Comments: Alteplase is a tissue plasminogen activator (t-PA) produced by recombinant DNA from a human melanoma cell line. Alteplase is a proteolytic enzyme that binds to fibrin contained in a thrombus and converts entrapped plasminogen to plasmin. This initiates local fibrinolysis. Because of its low affinity for circulating plasminogen (as opposed to the plasminogen contained in the thrombus), systemic effects are anticipated to be minimal. When given at the site of the thrombus, its effectiveness is similar to systemic heparinization. Coagulation parameters do not change under t-PA therapy, except for fibrinogen that may lower in some cases. The half life of t-PA is 3 to 9 minutes. It is rapidly cleared by the liver, but minor elevations in liver enzymes can be associated with a marked prolongation of the half life. The drug can be administered systemically or locally if perfusion to the area of the thrombus is impaired. In newborn infants without liver dysfunction the following treatment protocol for t-PA may be recommended: a loading dose of 0.5 mg/kg over 10 minutes, followed by 0.1 mg/kg/hr IV infusion. If ultrasound examination shows no effect after 12 hours, increase the dose by 0.1 mg/kg/hr. Fibrinogen must be followed every 6 hours at first (plasmin can also degrade circulating fibrinogen and coagulation factors V and VIII). If it falls to less than 100 mg/dl, lower t-PA dose by 0.05 mg/kg/hr; if fibrinogen is more than 200 mg/dl, increase the dose by 0.1 mg/kg/hr. When fibrinogen levels are stabilized, measurements may be repeated every 24 hours. Do not load if liver dysfunction and do not increase by more than 0.05 mg/kg/hour. Treatment is stopped when complete resolution of the thrombus is achieved. At least three days of treatment must be completed before therapy may be considered as having no effect. Avoid intramuscular, deep venous, and arterial punctures during infusion. Successful fibrinolytic therapy is sometimes accompanied by simultaneous formation of a new thrombus leading to occlusion of the vessel. To prevent this, an infusion of heparin (10 units/kg/hr) given during and after the fibrinolytic therapy has been recommended.   More comments on alteplase.  Telephone number for consultation when caring for children with thromboembolic diseases 1-800-NO CLOTS. This is a free consultative service for physicians in North America from Dr. Maureen Andrew and her colleagues in Toronto.

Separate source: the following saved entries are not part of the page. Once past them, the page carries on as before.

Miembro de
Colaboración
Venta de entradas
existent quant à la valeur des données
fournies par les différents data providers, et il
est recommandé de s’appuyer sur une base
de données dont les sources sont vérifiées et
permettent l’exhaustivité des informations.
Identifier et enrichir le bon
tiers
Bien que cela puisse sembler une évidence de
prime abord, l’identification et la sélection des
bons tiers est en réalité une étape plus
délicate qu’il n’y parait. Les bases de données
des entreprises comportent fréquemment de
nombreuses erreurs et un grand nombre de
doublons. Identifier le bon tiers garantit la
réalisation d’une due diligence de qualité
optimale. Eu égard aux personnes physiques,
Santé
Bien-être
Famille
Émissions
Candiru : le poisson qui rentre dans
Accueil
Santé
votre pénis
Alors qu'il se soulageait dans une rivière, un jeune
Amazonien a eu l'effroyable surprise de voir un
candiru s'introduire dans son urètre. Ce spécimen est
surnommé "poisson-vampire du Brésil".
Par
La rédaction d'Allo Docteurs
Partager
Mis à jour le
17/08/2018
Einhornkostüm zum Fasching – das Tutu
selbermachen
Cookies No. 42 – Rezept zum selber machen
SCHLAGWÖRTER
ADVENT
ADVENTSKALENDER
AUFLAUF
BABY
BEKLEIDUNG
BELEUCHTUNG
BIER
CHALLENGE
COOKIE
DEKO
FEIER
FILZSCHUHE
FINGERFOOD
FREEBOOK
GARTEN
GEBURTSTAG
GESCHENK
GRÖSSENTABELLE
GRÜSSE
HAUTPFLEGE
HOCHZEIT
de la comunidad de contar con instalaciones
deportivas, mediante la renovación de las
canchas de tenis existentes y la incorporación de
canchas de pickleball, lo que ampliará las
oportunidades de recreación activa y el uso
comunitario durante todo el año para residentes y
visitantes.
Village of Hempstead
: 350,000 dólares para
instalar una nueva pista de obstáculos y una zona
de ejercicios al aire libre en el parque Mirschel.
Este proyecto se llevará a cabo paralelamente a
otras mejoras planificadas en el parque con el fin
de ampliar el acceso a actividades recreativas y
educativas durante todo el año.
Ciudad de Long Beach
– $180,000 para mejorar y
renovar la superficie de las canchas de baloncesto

Toxicity: Drugs that alter platelet function may increase the risk of bleeding, the most common adverse reaction. This occurs at incision or venipuncture sites, then from the GI or GU tracts. There have also been episodes of mild hypersensitivity reactions and urticaria (Facts and Comparisons, Inc. Drug Facts and Comparisons. Olin, B.R. ed. St. Louis, MO:Facts and Comparisons, Inc; 1997, page 88o). Smuts (Am J Perinatol 1996; 13:217) reviewed complications in case reports when t-PA was used in newborns. There were two cases of bleeding from venipuncture sites or from nose or GI tract that improved when the rate of infusion was decreased. There were two cases when there was an extension of a pre-existing IVH and two cases when pre-existing IVH was unchanged by treatment. In older children, agitation, restlessness, and crying are common.

Preparation:
Alteplase (Activase) is available in a 50 mg vial (29 million units). Dissolve 50 mg with 50 ml of sterile water for injection. This 1 mg/ml concentration can be further diluted with an equal volume of normal saline or D5W (0.5 mg/ml) just prior to infusion. The solution must be used within 8 hours of reconstitution. Do not use with other infusion solutions or drugs.

Alteplase can be used as a catheter clearing agent. A solution of 1 mg/ml is available from the pharmacy. 

Compatibility: Alteplase is compatible with D5W, lidocaine, morphine, and propranolol. It is incompatible with TPN, filter, dopamine, dobutamine, and presumably most other drugs.